Turnersburg Township is a nonfunctioning administrative division in northeastern Iredell County, North Carolina, United States. Turnersburg township was established in 1868.  The only major town in Turnersburg township is Harmony, which is also partially within Eagle Mills township.

Geography

Turnersburg township is bordered on the north by Eagle Mills and Union Grove townships, on the west by Olin township, on the south by Cool Springs township, and on the east by Davie County.  The South Yadkin River is Turnersburg township's southern border.  Other bodies of water that flow through Turnersburg township are Dutchman Creek and Kinder Creek.  Skyview Lake and Skyview Lake Upper are within Turnersburg township.
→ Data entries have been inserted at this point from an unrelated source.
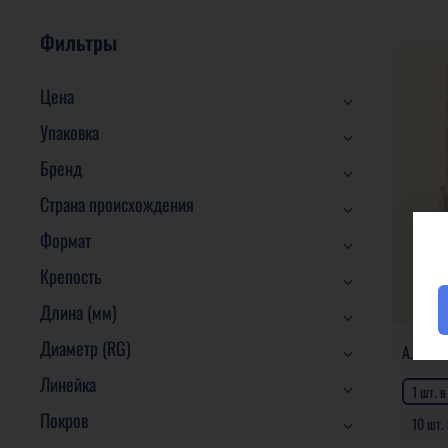
Фильтры
Цена
Упаковка
Бренд
Страна происхождения
Формат
Крепость
Длина (мм)
Диаметр (RG)
A. Turr
Линейка
1 шт. в
Покров
10 шт.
Note:  The town of Turnersburg is not located in Turnersburg township.

Demography
Two years after formation of the township, the population of Turnersburg township was 876 in 1870, including 572 (65 percent) whites males and females and 304 (35 percent) Colored males and females.

History
By the requirements of the North Carolina Constitution of 1868, the county was divided into townships. Previous to that time, the subdivisions were Captain's Districts. While the Captain's Districts referred primarily to the militia, it served also for the election precinct, the tax listing and tax collecting district. Turnersburg Township has been used since 1870 as a census district.

Both the town of Turnersburg and Turnersburg township were named for the family of Wilfred Dent Turner (1855-1933), a lawyer, legislator, lieutenant governor, and businessman born in the town of Turnersburg.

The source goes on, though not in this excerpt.